Oracle takes cloud market share

Only 14% of enterprises say they can respond “effectively” to security events, according to a new study. 

The changing threat landscape presents many new and complex challenges which businesses are finding difficult to deal with. Around 450 global IT professionals were questioned for the survey, which was conducted by Oracle and KPMG.

They say the results show that organisations are “struggling to protect their data amidst a growing number of security breaches”.

The Oracle and KPMG Cloud Threat Report, 2018 found that 90 per cent of information security professionals classify more than half of their cloud data as “sensitive”. Furthermore, 97% have defined cloud-approval policies.

However, the vast majority (82%) noted they are “concerned” about employees following these policies. For enterprises storing sensitive data in the cloud, an enhanced security strategy is key to monitoring and protecting that data.

The report found that around 40% of respondents indicated that detecting and responding to cloud security incidents is now their top cyber-security challenge.

As part of apparent efforts to address this challenge, four in 10 companies have hired dedicated cloud security architects, while 84% are committed to using more automation to effectively defend against sophisticated attackers.
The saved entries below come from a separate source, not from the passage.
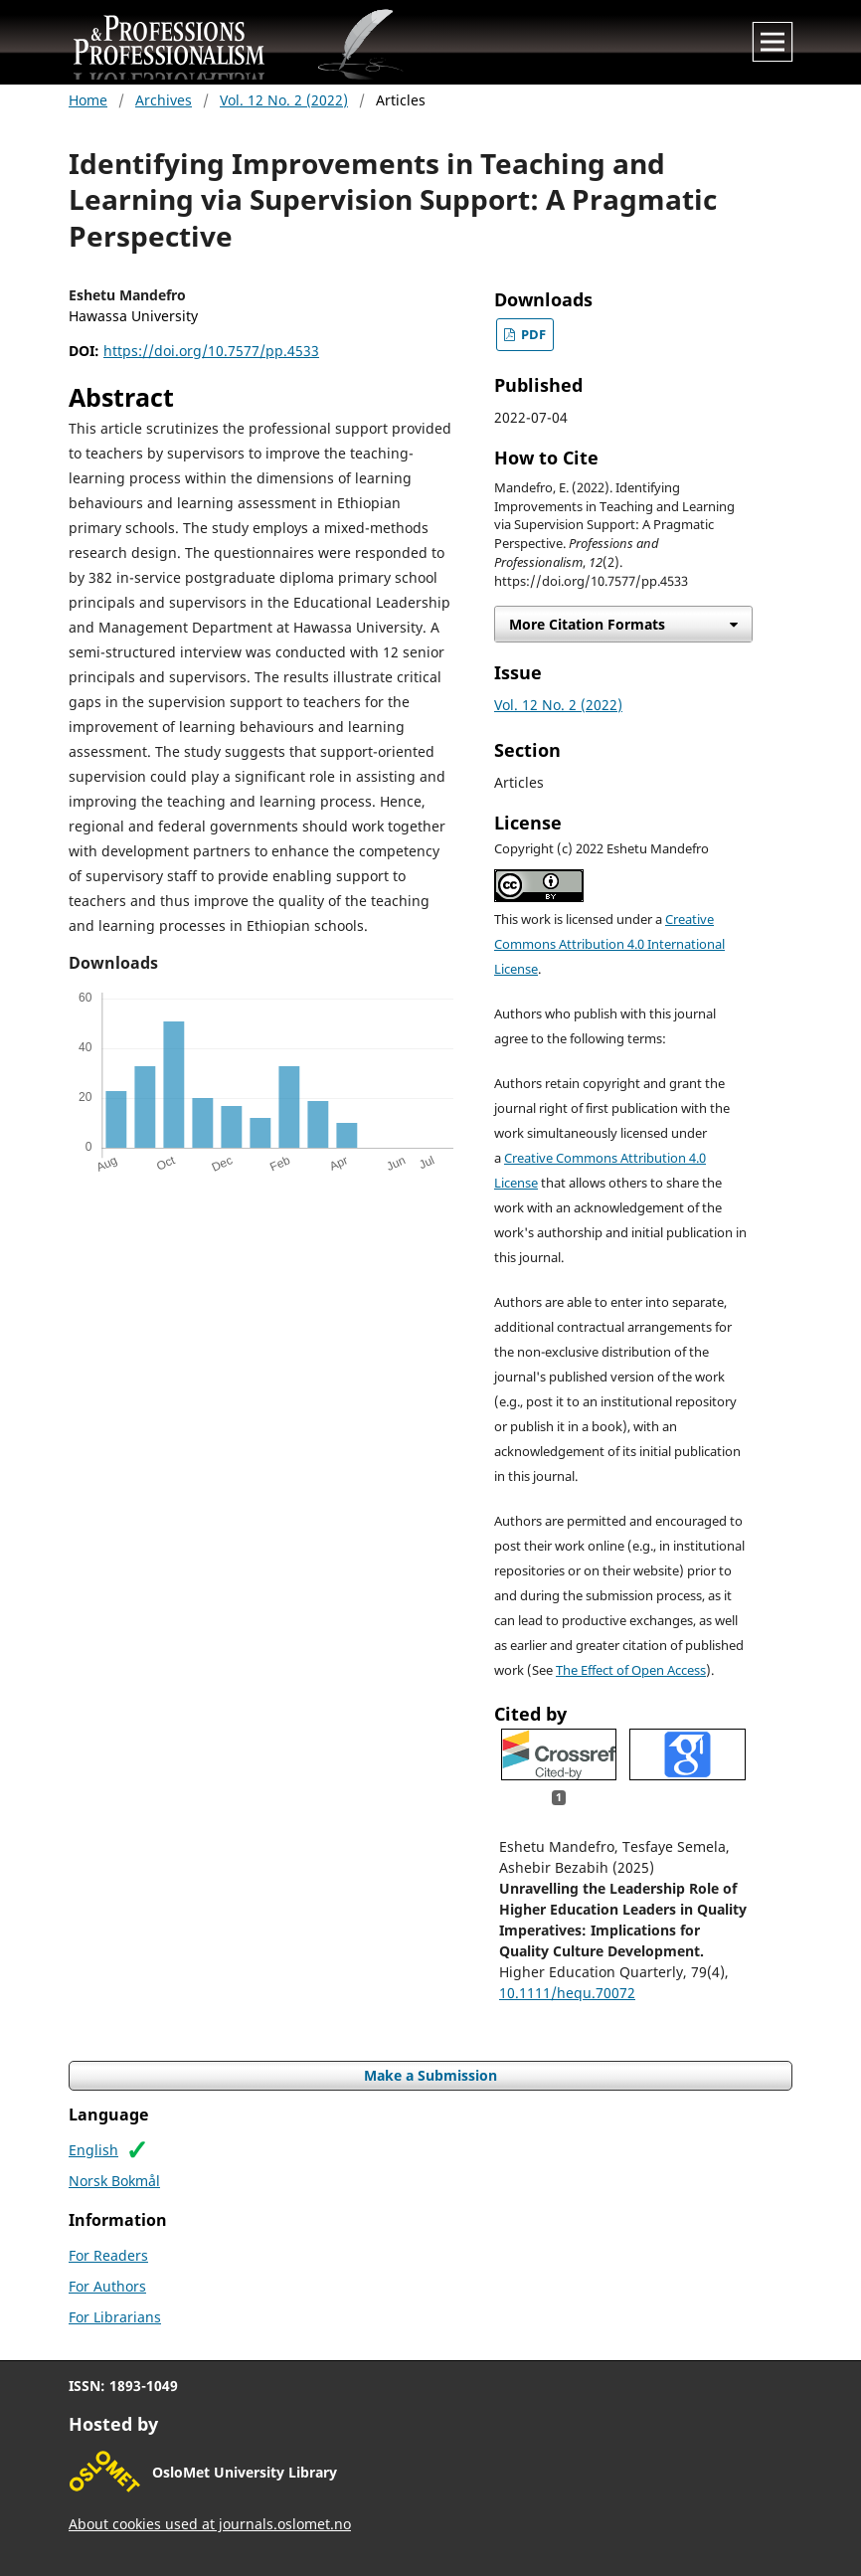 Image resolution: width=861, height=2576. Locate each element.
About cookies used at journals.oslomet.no (210, 2523)
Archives (163, 100)
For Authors (107, 2286)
Akshay Bhargava, vice president, cloud business group, Oracle, says: “As organisations expand their cloud footprint, traditional security measures are unable to keep up with the rapid growth of users, applications, data, and infrastructure. Autonomous security is critical when adopting more cloud services to easily deploy and manage integrated policies that span hybrid and multi-cloud environments.

“By using machine learning, artificial intelligence and orchestration, organisations can more quickly detect and respond to security threats, and protect their assets.”

Tony Buffomante, US leader of KPMG cyber-security services, says: “The pace of innovation and change in business strategies today necessitate flexible, cost-effective, cloud-based solutions.

“As many organisations migrate to cloud services, it is critical that their business and security objectives align, and that they establish rigorous controls of their own, versus solely relying on the cyber-security measures provided by the cloud vendor.”

Additional key findings and recommendations of the Oracle and KPMG report include:

  • Changing threat landscape poses challenges: Only 14% surveyed are able to effectively analyse and respond to the vast majority (75-100%) of their security event data.
  • Cyber-security spending on the rise: 89% surveyed expect their organisation to increase cyber-security investments in the next fiscal year.
  • Inconsistency in cloud policies: 26% cited a lack of unified policies across disparate infrastructure as a top challenge.
  • Rethinking cloud strategies and providers in the face of changing regulations: General Data Protection Regulation will impact cloud strategies and service provider choices, according to 95% of respondents who must comply.
  • Mobile users are creating identity and access management challenges organisations: 36% said mobile device and application use make IAM controls and monitoring more difficult.
  • Automation can help: 29% surveyed are using machine learning on a limited basis, 18% do so extensively, and another 24% are now adding machine learning to existing security tools.

Oracle and KPMG say the 450 cyber-security and IT professionals questioned for the report were from private and public-sector organisations in the US, Canada, Europe and Asia.